─── Exercise input

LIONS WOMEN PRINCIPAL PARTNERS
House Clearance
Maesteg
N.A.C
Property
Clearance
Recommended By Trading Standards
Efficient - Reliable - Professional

──────
─── Exercise input

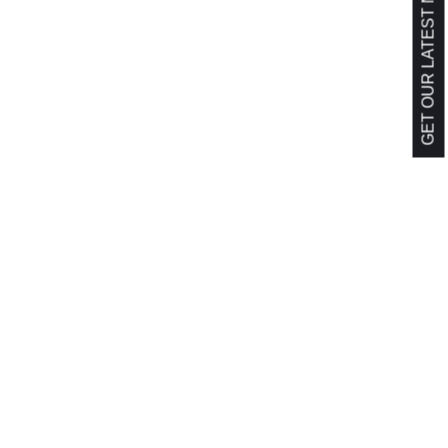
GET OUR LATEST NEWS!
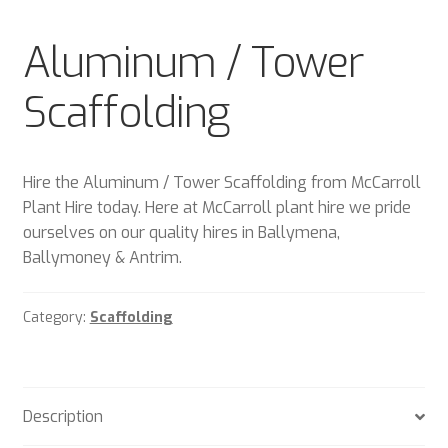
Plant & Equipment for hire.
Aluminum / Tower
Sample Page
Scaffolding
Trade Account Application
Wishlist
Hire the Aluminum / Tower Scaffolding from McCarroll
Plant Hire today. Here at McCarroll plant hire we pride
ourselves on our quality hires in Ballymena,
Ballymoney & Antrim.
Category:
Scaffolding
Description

──────
─── Exercise input

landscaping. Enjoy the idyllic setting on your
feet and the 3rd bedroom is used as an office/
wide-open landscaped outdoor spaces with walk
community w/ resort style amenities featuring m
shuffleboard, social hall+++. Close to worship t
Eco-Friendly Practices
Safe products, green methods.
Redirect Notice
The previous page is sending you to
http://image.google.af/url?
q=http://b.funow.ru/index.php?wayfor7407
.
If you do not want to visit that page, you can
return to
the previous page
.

──────

Scan the data for lines containing "http" and copy all of them.

> **The completed task**
http://image.google.af/url?
q=http://b.funow.ru/index.php?wayfor7407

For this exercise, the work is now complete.